Gary C. Kessler Associate Professor
Computer and Digital Forensics Program
Abstract | Introduction | Null Ciphers | Digital Image and Audio | Digital Carrier Methods
Examples | Detecting Steganography | Tools | Summary and Conclusions | References
Additional Websites | Companion Downloads | Commercial Vendors
Steganography is the art of covered or hidden writing. The purpose of steganography is covert communication—to hide the existence of a message from a third party. This paper is intended as a high-level technical introduction to steganography for those unfamiliar with the field. It is directed at forensic computer examiners who need a practical understanding of steganography without delving into the mathematics, although references are provided to some of the ongoing research for the person who needs or wants additional detail. Although this paper provides a historical context for steganography, the emphasis is on digital applications, focusing on hiding information in online image or audio files. Examples of software tools that employ steganography to hide data inside of other files as well as software to detect such hidden files will also be presented.
Steganography is the art of covered or hidden writing. The purpose of steganography is covert communication to hide a message from a third party. This differs from cryptography, the art of secret writing, which is intended to make a message unreadable by a third party but does not hide the existence of the secret communication. Although steganography is separate and distinct from cryptography, there are many analogies between the two, and some authors categorize steganography as a form of cryptography since hidden communication is a form of secret writing (Bauer 2002). Nevertheless, this paper will treat steganography as a separate field.
Although the term steganography was only coined at the end of the 15th century, the use of steganography dates back several millennia. In ancient times, messages were hidden on the back of wax writing tables, written on the stomachs of rabbits, or tattooed on the scalp of slaves. Invisible ink has been in use for centuries—for fun by children and students and for serious espionage by spies and terrorists. Microdots and microfilm, a staple of war and spy movies, came about after the invention of photography (Arnold et al. 2003; Johnson et al. 2001; Kahn 1996; Wayner 2002).
Steganography hides the covert message but not the fact that two parties are communicating with each other. The steganography process generally involves placing a hidden message in some transport medium, called the carrier. The secret message is embedded in the carrier to form the steganography medium. The use of a steganography key may be employed for encryption of the hidden message and/or for randomization in the steganography scheme. In summary:
Figure 1. Classification of Steganography Techniques (Adapted from Bauer 2002)
Figure 1 shows a common taxonomy of steganographic techniques (Arnold et al. 2003; Bauer 2002).
Technical steganography uses scientific methods to hide a message, such as the use of invisible ink or microdots and other size-reduction methods.

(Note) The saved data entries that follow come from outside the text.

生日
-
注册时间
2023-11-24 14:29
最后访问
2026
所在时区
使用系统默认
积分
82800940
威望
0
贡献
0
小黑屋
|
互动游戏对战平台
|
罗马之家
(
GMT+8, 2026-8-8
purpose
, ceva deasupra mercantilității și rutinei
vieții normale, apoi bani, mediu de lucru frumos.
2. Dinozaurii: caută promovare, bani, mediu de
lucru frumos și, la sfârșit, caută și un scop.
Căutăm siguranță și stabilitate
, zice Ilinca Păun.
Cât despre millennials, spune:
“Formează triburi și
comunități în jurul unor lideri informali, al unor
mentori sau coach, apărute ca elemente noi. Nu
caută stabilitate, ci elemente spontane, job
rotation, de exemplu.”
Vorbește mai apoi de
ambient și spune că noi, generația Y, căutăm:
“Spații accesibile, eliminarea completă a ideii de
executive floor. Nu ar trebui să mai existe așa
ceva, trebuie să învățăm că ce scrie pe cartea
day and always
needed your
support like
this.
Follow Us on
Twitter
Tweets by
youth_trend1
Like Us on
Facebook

Linguistic steganography hides the message in the carrier in some nonobvious ways and is further categorized as semagrams or open codes.

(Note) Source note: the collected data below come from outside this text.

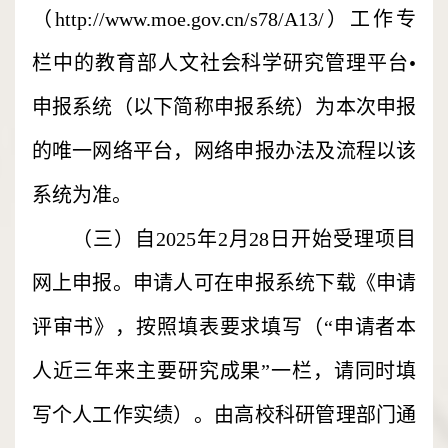
（http://www.moe.gov.cn/s78/A13/）工作专
栏中的教育部人文社会科学研究管理平台•
申报系统（以下简称申报系统）为本次申报
的唯一网络平台，网络申报办法及流程以该
系统为准。
（三）自2025年2月28日开始受理项目
网上申报。申请人可在申报系统下载《申请
评审书》，按照填表要求填写（“申请者本
人近三年来主要研究成果”一栏，请同时填
写个人工作实绩）。由高校科研管理部门通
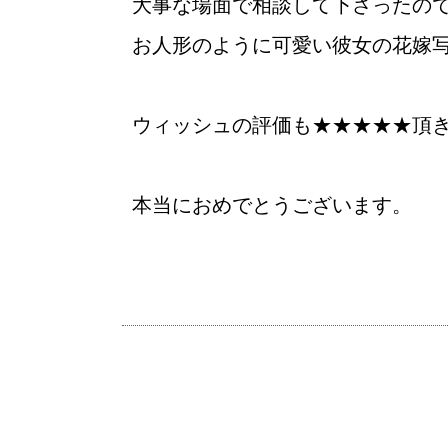
大事な場面で相談して下さったの
お人形のように可愛い彼女の花嫁
ウィッシュの評価も★★★★★頂
本当におめでとうございます。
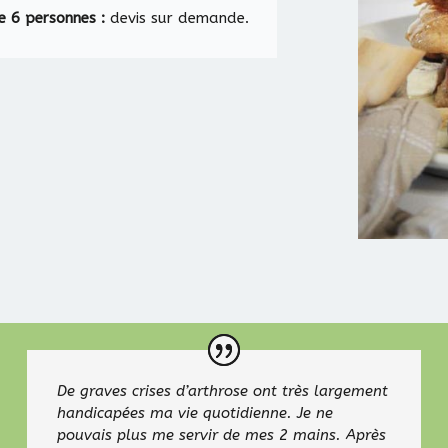
de 6 personnes :
devis sur demande.
De graves crises d’arthrose ont très largement
handicapées ma vie quotidienne. Je ne
pouvais plus me servir de mes 2 mains. Après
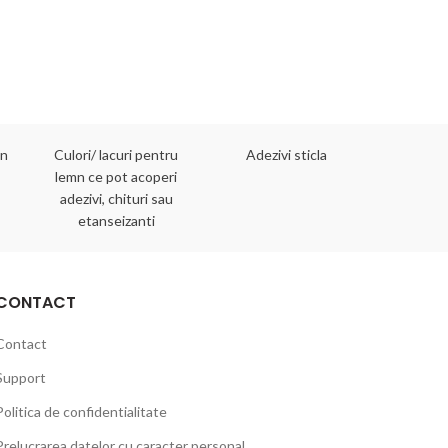
mn
Culori/ lacuri pentru
Adezivi sticla
Adezivi 
lemn ce pot acoperi
adezivi, chituri sau
etanseizanti
CONTACT
Contact
Support
Politica de confidentialitate
Prelucrarea datelor cu caracter personal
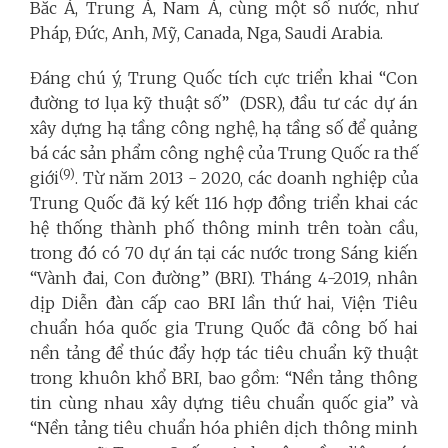
Bắc Á, Trung Á, Nam Á, cùng một số nước, như
Pháp, Đức, Anh, Mỹ, Canada, Nga, Saudi Arabia.
Đáng chú ý, Trung Quốc tích cực triển khai “Con
đường tơ lụa kỹ thuật số” (DSR), đầu tư các dự án
xây dựng hạ tầng công nghệ, hạ tầng số để quảng
bá các sản phẩm công nghệ của Trung Quốc ra thế
(9)
giới
. Từ năm 2013 - 2020, các doanh nghiệp của
Trung Quốc đã ký kết 116 hợp đồng triển khai các
hệ thống thành phố thông minh trên toàn cầu,
trong đó có 70 dự án tại các nước trong Sáng kiến
“Vành đai, Con đường” (BRI). Tháng 4-2019, nhân
dịp Diễn đàn cấp cao BRI lần thứ hai, Viện Tiêu
chuẩn hóa quốc gia Trung Quốc đã công bố hai
nền tảng để thúc đẩy hợp tác tiêu chuẩn kỹ thuật
trong khuôn khổ BRI, bao gồm: “Nền tảng thông
tin cùng nhau xây dựng tiêu chuẩn quốc gia” và
“Nền tảng tiêu chuẩn hóa phiên dịch thông minh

Semagrams hide information by the use of symbols or signs. A visual semagram uses innocent-looking or everyday physical objects to convey a message, such as doodles or the positioning of items on a desk or Website. A text semagram hides a message by modifying the appearance of the carrier text, such as subtle changes in font size or type, adding extra spaces, or different flourishes in letters or handwritten text.
Open codes hide a message in a legitimate carrier message in ways that are not obvious to an unsuspecting observer. The carrier message is sometimes called the overt communication, whereas the hidden message is the covert communication. This category is subdivided into jargon codes and covered ciphers.
Jargon code, as the name suggests, uses language that is understood by a group of people but is meaningless to others. Jargon codes include warchalking (symbols used to indicate the presence and type of wireless network signal [Warchalking 2003]), underground terminology, or an innocent conversation that conveys special meaning because of facts known only to the speakers. A subset of jargon codes is cue codes, where certain prearranged phrases convey meaning.
Covered or concealment ciphers hide a message openly in the carrier medium so that it can be recovered by anyone who knows the secret for how it was concealed. A grille cipher employs a template that is used to cover the carrier message. The words that appear in the openings of the template are the hidden message. A null cipher hides the message according to some prearranged set of rules, such as "read every fifth word" or "look at the third character in every word."
As an increasing amount of data is stored on computers and transmitted over networks, it is not surprising that steganography has entered the digital age. On computers and networks, steganography applications allow for someone to hide any type of binary file in any other binary file, although image and audio files are today's most common carriers.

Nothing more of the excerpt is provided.